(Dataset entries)
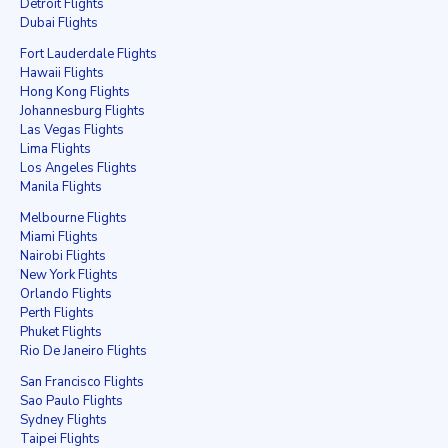
Detroit Flights
Dubai Flights
Fort Lauderdale Flights
Hawaii Flights
Hong Kong Flights
Johannesburg Flights
Las Vegas Flights
Lima Flights
Los Angeles Flights
Manila Flights
Melbourne Flights
Miami Flights
Nairobi Flights
New York Flights
Orlando Flights
Perth Flights
Phuket Flights
Rio De Janeiro Flights
San Francisco Flights
Sao Paulo Flights
Sydney Flights
Taipei Flights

**Task details**: Could you please repeat the entries above exactly, with every picture left out?

**Exercise output**:
Detroit Flights
Dubai Flights
Fort Lauderdale Flights
Hawaii Flights
Hong Kong Flights
Johannesburg Flights
Las Vegas Flights
Lima Flights
Los Angeles Flights
Manila Flights
Melbourne Flights
Miami Flights
Nairobi Flights
New York Flights
Orlando Flights
Perth Flights
Phuket Flights
Rio De Janeiro Flights
San Francisco Flights
Sao Paulo Flights
Sydney Flights
Taipei Flights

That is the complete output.